A Salt Lake City jury last month awarded $2.9 million to the family of a 55 year-old man who died after physicians failed to diagnose and treat a life-threatening heart condition. After developing chest pains one evening – which quickly spread to his abdomen – the man presented to a clinic where he was seen by a Physician’s Assistant (PA). The PA diagnosed him with constipation and discharged him with instructions to drink a bottle of over-the-counter magnesium citrate and take a suppository.

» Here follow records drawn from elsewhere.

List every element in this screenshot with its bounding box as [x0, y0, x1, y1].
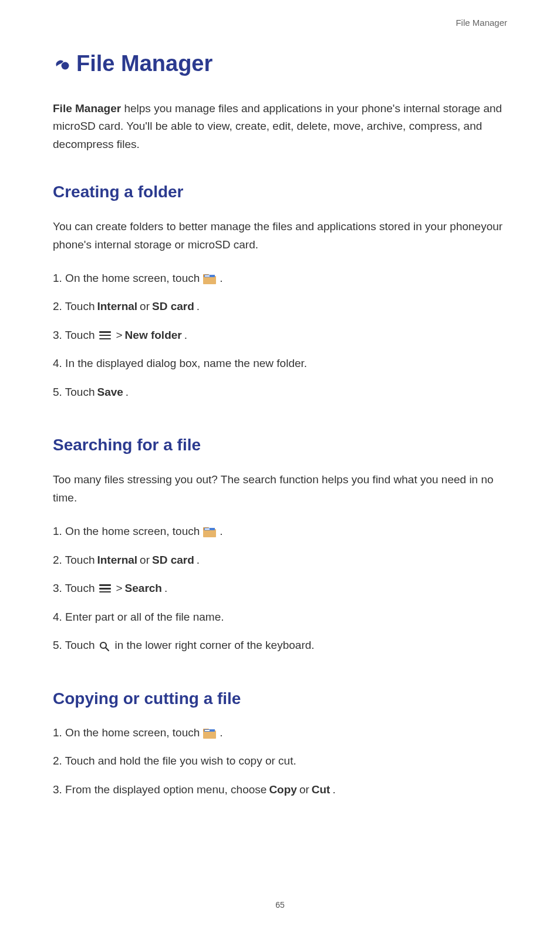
step-item: 2. Touch Internal or SD card . — [53, 552, 507, 569]
step-text: . — [220, 725, 222, 742]
svg-point-0 — [62, 62, 69, 69]
step-text: . — [220, 270, 222, 287]
step-text: 2. Touch — [53, 552, 95, 569]
step-text: 3. Touch — [53, 327, 95, 344]
step-text: or — [299, 782, 309, 799]
svg-rect-4 — [205, 275, 210, 277]
step-bold: SD card — [152, 298, 194, 315]
title-row: File Manager — [53, 51, 507, 76]
step-item: 2. Touch and hold the file you wish to c… — [53, 753, 507, 770]
svg-rect-5 — [203, 529, 216, 537]
step-item: 5. Touch Save . — [53, 384, 507, 401]
file-manager-app-icon — [203, 727, 216, 739]
step-text: . — [220, 523, 222, 540]
step-text: . — [197, 552, 200, 569]
section-heading-copying-cutting: Copying or cutting a file — [53, 689, 507, 708]
document-page: File Manager File Manager File Manager h… — [0, 0, 560, 926]
page-number: 65 — [0, 900, 560, 910]
step-text: 1. On the home screen, touch — [53, 523, 200, 540]
svg-rect-14 — [205, 730, 210, 731]
search-icon — [99, 640, 110, 651]
section-heading-searching-file: Searching for a file — [53, 436, 507, 454]
svg-rect-8 — [205, 528, 210, 530]
step-bold: Cut — [312, 782, 330, 799]
step-text: . — [197, 298, 200, 315]
step-bold: Save — [97, 384, 123, 401]
step-text: 2. Touch and hold the file you wish to c… — [53, 753, 296, 770]
step-text: 2. Touch — [53, 298, 95, 315]
section-intro: You can create folders to better manage … — [53, 218, 507, 254]
step-text: . — [332, 782, 335, 799]
intro-paragraph: File Manager helps you manage files and … — [53, 100, 507, 153]
step-item: 1. On the home screen, touch . — [53, 270, 507, 287]
step-item: 2. Touch Internal or SD card . — [53, 298, 507, 315]
step-item: 3. Touch > Search . — [53, 580, 507, 597]
step-text: or — [140, 552, 150, 569]
step-text: 4. In the displayed dialog box, name the… — [53, 355, 307, 372]
svg-rect-1 — [203, 276, 216, 284]
step-bold: New folder — [125, 327, 182, 344]
step-text: > — [116, 580, 122, 597]
step-bold: Search — [125, 580, 162, 597]
step-text: > — [116, 327, 122, 344]
step-bold: Internal — [97, 298, 137, 315]
step-text: or — [140, 298, 150, 315]
step-text: . — [184, 327, 187, 344]
menu-icon — [99, 331, 111, 339]
step-text: 5. Touch — [53, 384, 95, 401]
step-text: . — [164, 580, 167, 597]
step-item: 5. Touch in the lower right corner of th… — [53, 637, 507, 654]
step-bold: Internal — [97, 552, 137, 569]
menu-icon — [99, 584, 111, 592]
page-title: File Manager — [76, 51, 212, 76]
step-text: 1. On the home screen, touch — [53, 270, 200, 287]
header-label: File Manager — [53, 18, 507, 28]
step-bold: SD card — [152, 552, 194, 569]
step-text: 3. From the displayed option menu, choos… — [53, 782, 266, 799]
step-text: 5. Touch — [53, 637, 95, 654]
file-manager-app-icon — [203, 272, 216, 284]
step-item: 3. From the displayed option menu, choos… — [53, 782, 507, 799]
step-item: 4. Enter part or all of the file name. — [53, 609, 507, 626]
step-item: 1. On the home screen, touch . — [53, 523, 507, 540]
svg-line-10 — [106, 648, 109, 651]
step-text: 3. Touch — [53, 580, 95, 597]
step-item: 1. On the home screen, touch . — [53, 725, 507, 742]
step-item: 4. In the displayed dialog box, name the… — [53, 355, 507, 372]
step-item: 3. Touch > New folder . — [53, 327, 507, 344]
svg-rect-11 — [203, 730, 216, 739]
app-logo-icon — [53, 56, 70, 72]
step-text: 4. Enter part or all of the file name. — [53, 609, 224, 626]
step-text: 1. On the home screen, touch — [53, 725, 200, 742]
section-heading-creating-folder: Creating a folder — [53, 183, 507, 201]
step-text: . — [126, 384, 129, 401]
intro-bold: File Manager — [53, 102, 121, 115]
step-bold: Copy — [269, 782, 297, 799]
step-text: in the lower right corner of the keyboar… — [114, 637, 314, 654]
section-intro: Too many files stressing you out? The se… — [53, 471, 507, 507]
file-manager-app-icon — [203, 526, 216, 537]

Nine days later, the man returned to the clinic after being awakened by sudden onset of sweating and severe heartburn which, again, radiated to his abdomen. He also was found to have high blood pressure on exam. Nevertheless, he was again diagnosed with constipation and instructed to increase his daily intake of fruits and vegetables and to follow up in two months. Four days after this second visit to the clinic, the man passed away while at his home. An autopsy determined that he had died of aortic dissection, a serious condition in which the inner layer of the aorta, the large blood vessel branching off of the heart, tears.
The lawsuit alleged that the healthcare providers at the clinic breached the applicable standards of acceptable medical care by, among other things, failing to perform a chest x-ray, failing to perform an EKG, and failing to send the man to the emergency room. The jury found that the man was 30% at fault, presumably because he could have gone to an emergency room on his own but chose not to do so.